College of Computer and Cyber Security, Fujian Normal University, Fuzhou, Fujian, China.
Digit Fujian Internet-of-Things Laboratory of Environmental Monitoring Fuzhou, Fujian, China.
PLoS One. 2022 Feb 4;17(2):e0263006. doi: 10.1371/journal.pone.0263006. eCollection 2022.
Biomedical research is inseparable from the analysis of various histopathological images, and hematoxylin-eosin (HE)-stained images are one of the most basic and widely used types. However, at present, machine learning based approaches of the analysis of this kind of images are highly relied on manual labeling of images for training. Fully automated processing of HE-stained images remains a challenging task due to the high degree of color intensity, size and shape uncertainty of the stained cells. For this problem, we propose a fully automatic pixel-wise semantic segmentation method based on pseudo-labels, which concerns to significantly reduce the manual cell sketching and labeling work before machine learning, and guarantees the accuracy of segmentation. First, we collect reliable training samples in a unsupervised manner based on K-means clustering results; second, we use full mixup strategy to enhance the training images and to obtain the U-Net model for the nuclei segmentation from the background. The experimental results based on the meningioma pathology image dataset show that the proposed method has good performance and the pathological features obtained statistically based on the segmentation results can be used to assist in the clinical grading of meningiomas. Compared with other machine learning strategies, it can provide a reliable reference for clinical research more effectively.

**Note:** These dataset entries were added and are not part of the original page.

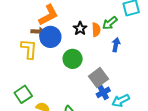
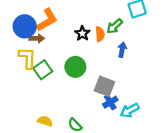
blue circle: (50, 37) -> (25, 26), moved
gray square: (98, 78) -> (104, 86), turned -30
green square: (23, 94) -> (43, 70), moved

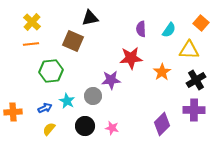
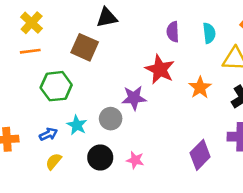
cyan semicircle: (169, 30) -> (209, 33), turned -42
red star: (131, 58) -> (160, 69), turned 30

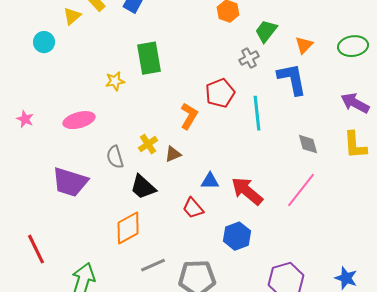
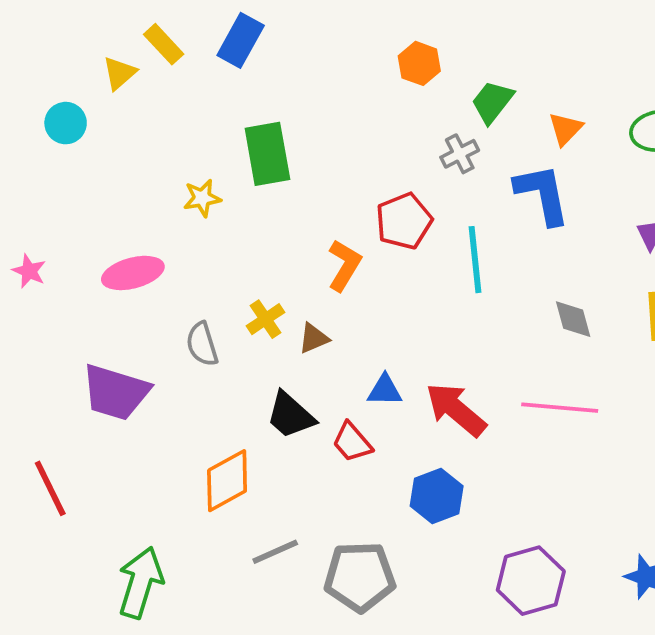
black trapezoid: (143, 187) -> (291, 415), moved
pink line: (301, 190) -> (560, 408), turned 57
red line: (36, 249) -> (50, 488), moved

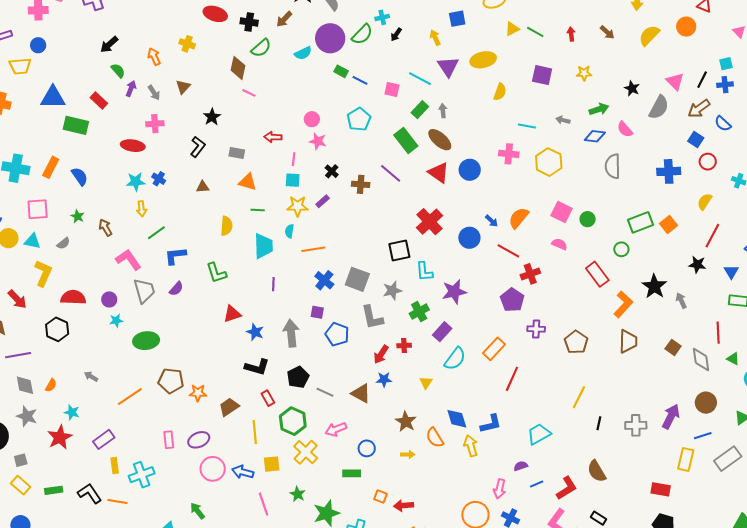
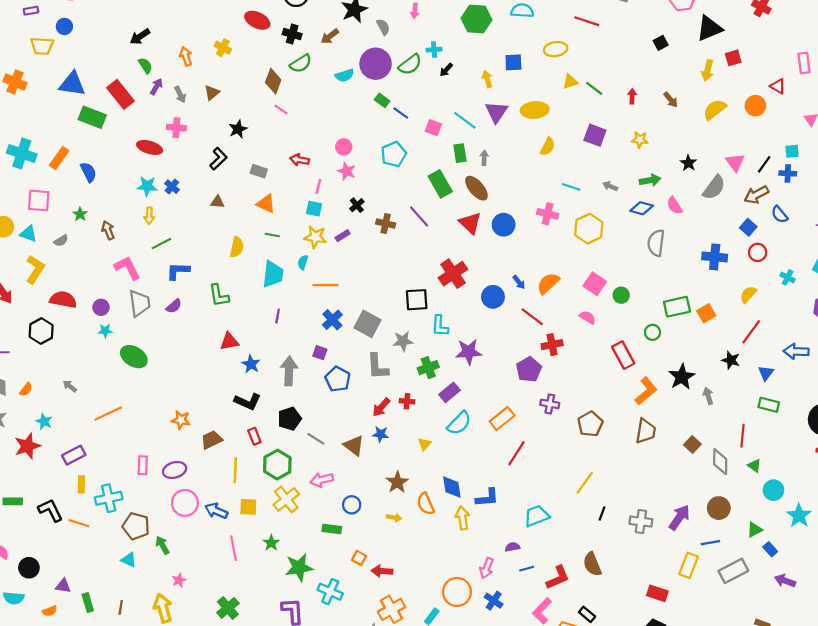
red rectangle: (99, 100) -> (121, 94), size x1.5
green rectangle: (420, 110) -> (460, 153), turned -60
green ellipse: (146, 341) -> (134, 357), turned 30
brown pentagon: (171, 381) -> (136, 526), moved

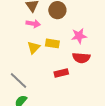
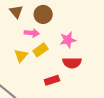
pink arrow: (33, 24) -> (32, 33), moved
yellow rectangle: (52, 43) -> (40, 50), turned -40

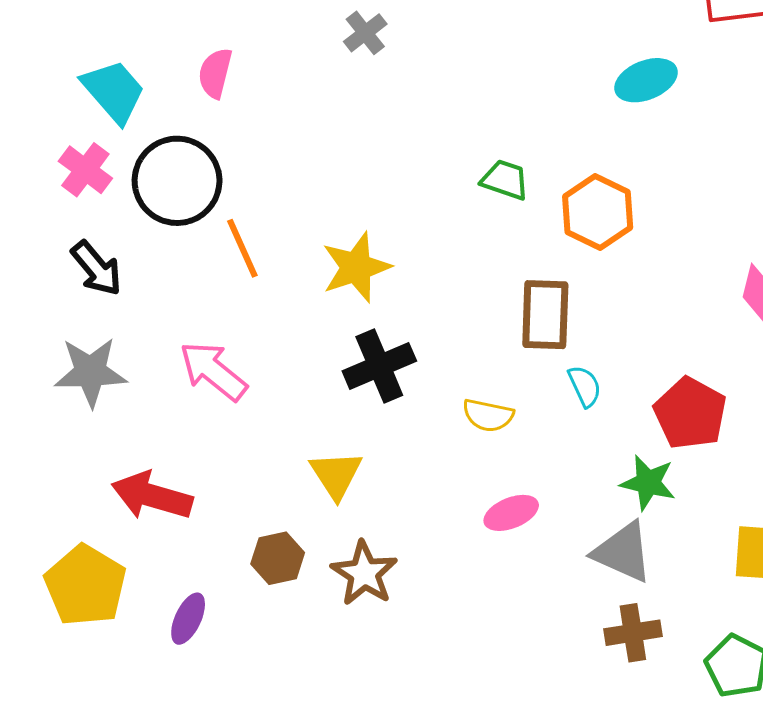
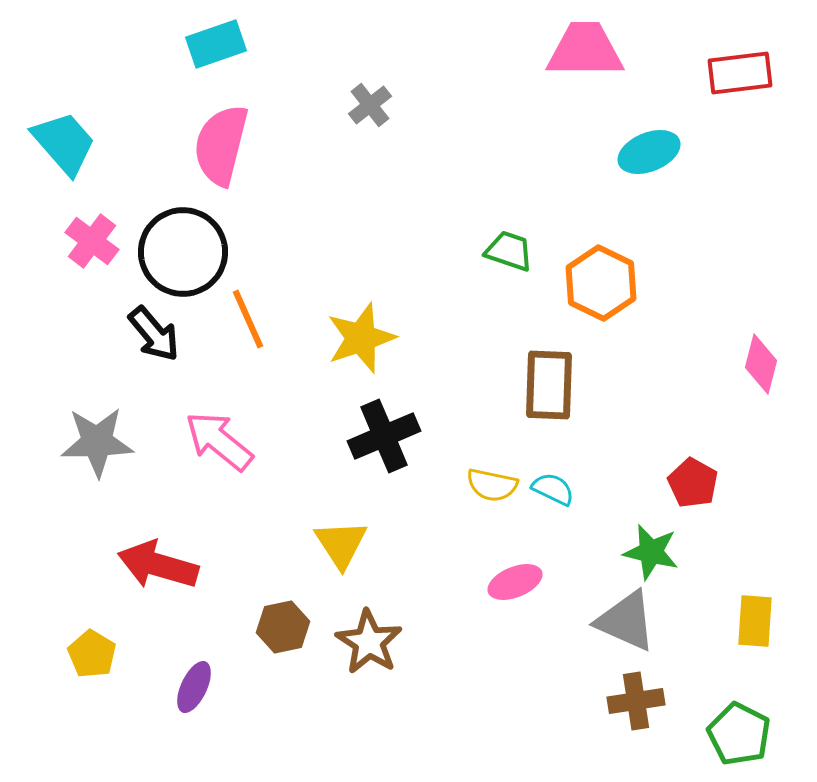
pink semicircle: (215, 73) -> (221, 145), size x1.6
cyan trapezoid: (114, 91) -> (64, 143), moved
black arrow: (96, 268) -> (154, 334), moved
cyan semicircle: (585, 386) -> (553, 489), moved, turned -39
red pentagon: (690, 413) -> (693, 483), size x0.7
yellow pentagon: (85, 585) -> (92, 654), size x0.6

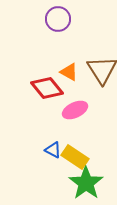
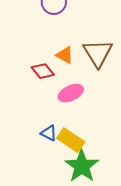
red diamond: (47, 88) -> (43, 71), size x0.7

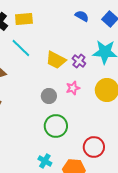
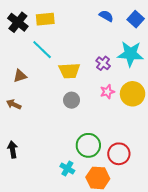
yellow trapezoid: (56, 60) -> (69, 71), moved, turned -30
pink star: (73, 88) -> (107, 92), moved
green circle: (56, 126) -> (88, 145), moved

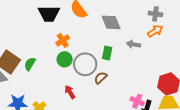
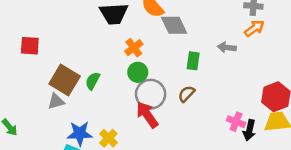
gray diamond: (111, 22) -> (174, 25), moved
gray circle: (85, 64) -> (151, 94), moved
red arrow: (70, 92) -> (147, 115), size x1.5

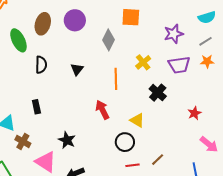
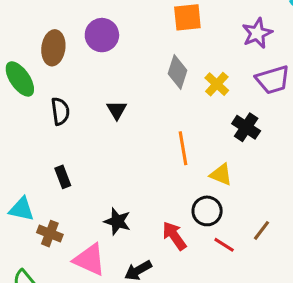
gray diamond: (109, 40) -> (178, 72), moved
orange line: (116, 79) -> (183, 148), moved
red arrow: (102, 110) -> (174, 236), moved
red line: (133, 165) -> (224, 245), turned 48

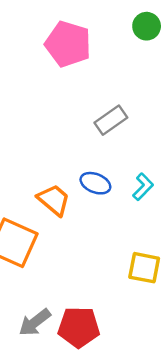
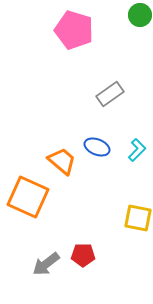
red pentagon: (79, 327) -> (83, 255), moved, size x0.7

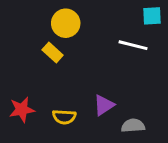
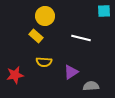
white line: (133, 45) -> (81, 38), moved
yellow semicircle: (64, 117) -> (44, 62), moved

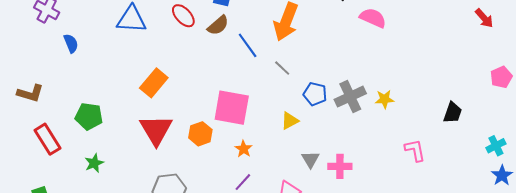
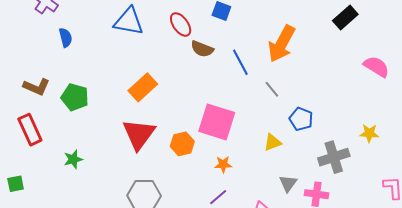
pink semicircle: (373, 18) -> (376, 67), moved
brown semicircle: (218, 25) -> (202, 49), moved, turned 55
brown L-shape: (30, 93) -> (37, 87), moved
gray cross: (350, 97) -> (334, 157), moved
green pentagon: (89, 116) -> (75, 97), moved
orange star: (244, 149) -> (223, 164), turned 30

生物医学研究离不开对各种组织病理学图像的分析,而苏木精-伊红(HE)染色图像是最基本和最广泛使用的类型之一。然而,目前基于机器学习的这种图像分析方法高度依赖于对图像进行手动标记以进行训练。由于染色细胞的颜色强度、大小和形状不确定性很高,因此完全自动化处理 HE 染色图像仍然是一项具有挑战性的任务。针对这个问题,我们提出了一种基于伪标签的全自动像素级语义分割方法,该方法显著减少了机器学习之前的手动细胞描边和标记工作,并保证了分割的准确性。首先,我们基于 K-means 聚类结果以无监督的方式收集可靠的训练样本;其次,我们使用全混洗策略来增强训练图像,并从背景中获得用于核分割的 U-Net 模型。基于脑膜瘤病理图像数据集的实验结果表明,所提出的方法具有良好的性能,并且基于分割结果统计获得的病理特征可用于辅助脑膜瘤的临床分级。与其他机器学习策略相比,它可以更有效地为临床研究提供可靠的参考。